Y para rematar, las infecciones urinarias se sumaron a la fiesta. La ginecóloga me anticipó que debo tomar más agua e ir al baño al primer indicio de necesidad. También tengo que hacerme nuevos estudios, como la densitometría ósea para saber el estado de los huesos. Y no debo olvidarme de acompañarlo con una dieta que incorpore calcio, vitamina D, hierro y que no aumente el colesterol. Ah, y también me aclaró que el chocolate, el café, el té y el mate fomentan los calores.

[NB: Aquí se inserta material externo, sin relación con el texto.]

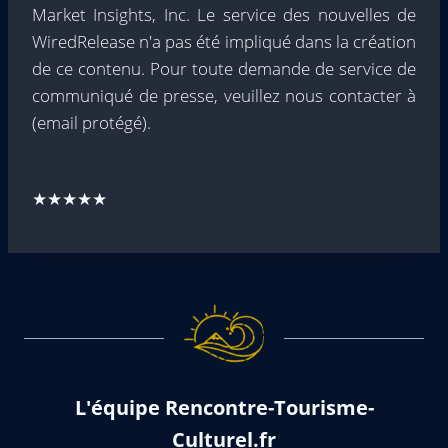
Market Insights, Inc. Le service des nouvelles de
WiredRelease n'a pas été impliqué dans la création
de ce contenu. Pour toute demande de service de
communiqué de presse, veuillez nous contacter à
(email protégé)
.
★★★★★
L'équipe Rencontre-Tourisme-
Culturel.fr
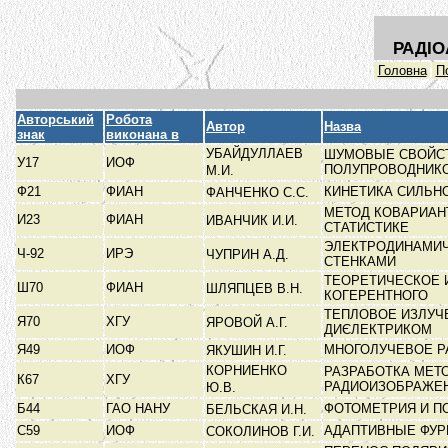
РАДІО
Головна
П
Авторський
Робота
Автор
Назва
знак
виконана в
УБАЙДУЛЛАЕВ
ШУМОВЫЕ СВОЙСТ
У17
ИОФ
ПОЛУПРОВОДНИК
М.И.
Ф21
ФИАН
КИНЕТИКА СИЛЬН
ФАНЧЕНКО С.С.
МЕТОД КОВАРИАН
И23
ФИАН
ИВАНЧИК И.И.
СТАТИСТИКЕ
ЭЛЕКТРОДИНАМИЧ
Ч-92
ИРЭ
ЧУПРИН А.Д.
СТЕНКАМИ
ТЕОРЕТИЧЕСКОЕ 
Ш70
ФИАН
ШЛЯПЦЕВ В.Н.
КОГЕРЕНТНОГО
ТЕПЛОВОЕ ИЗЛУЧ
Я70
ХГУ
ЯРОВОЙ А.Г.
ДИЄЛЕКТРИКОМ
Я49
ИОФ
МНОГОЛУЧЕВОЕ Р
ЯКУШИН И.Г.
КОРНИЕНКО
РАЗРАБОТКА МЕТ
К67
ХГУ
РАДИОИЗОБРАЖЕ
Ю.В.
Б44
ГАО НАНУ
ФОТОМЕТРИЯ И П
БЕЛЬСКАЯ И.Н.
С59
ИОФ
АДАПТИВНЫЕ ФУР
СОКОЛИНОВ Г.И.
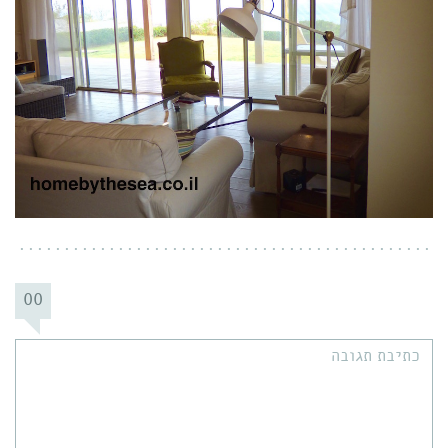
00
תגובה:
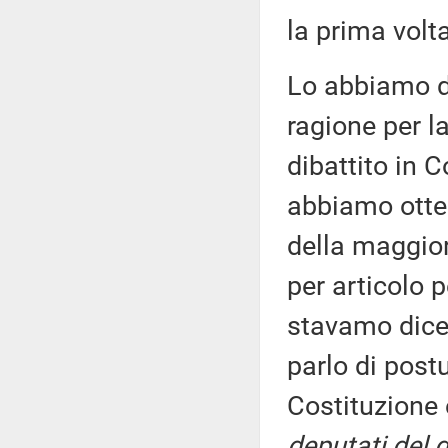
la prima volt
Lo abbiamo de
ragione per l
dibattito in 
abbiamo otte
della maggior
per articolo 
stavamo dice
parlo di postu
Costituzione
deputati del 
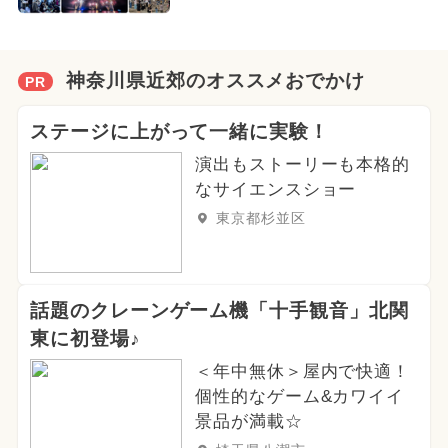
神奈川県近郊のオススメおでかけ
PR
ステージに上がって一緒に実験！
演出もストーリーも本格的
なサイエンスショー
東京都杉並区
話題のクレーンゲーム機「十手観音」北関
東に初登場♪
＜年中無休＞屋内で快適！
個性的なゲーム&カワイイ
景品が満載☆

Prefiero pensar que todo esto suena más a ritual mágico que a un plan de alimentación. El entrenamiento pasó a ser una actividad semanal obligatoria. Mínimo dos veces por semana para fortalecer los músculos.
¿Me vendrá o no me vendrá? Esa pregunta que nos persigue a las mujeres desde la adolescencia hasta la adultez y está vinculada a un sinfín de cuestiones emocionales y de salud, también es un tema recurrente en charlas con amigas: ¿Sos regular o no?, ¿cuánto te viene?, ¿experimentaste un retraso?
Y encima la transformación de nuestro cuerpo y los eternos debates sobre qué hacer y qué temores enfrentar. Hasta hace poco tiempo, en el calendario anual que está en la primera página de mi agenda anotaba cada mes el día que me venía la menstruación. En una ojeada veía las marcaciones mensuales con resaltador amarillo. El de este año todavía no tiene ninguna. Cada día que pasa abro mi agenda con una esperanza de volver a apoyar el marcador sobre uno de los días del mes.
Hasta ahora pensaba que conocía mi cuerpo, pero últimamente me siento tan desconcertada como en mi adolescencia. Mientras mis venas arden y mi piel transpira, espero ansiosa la llegada del invierno, como si fuera la promesa de un alivio.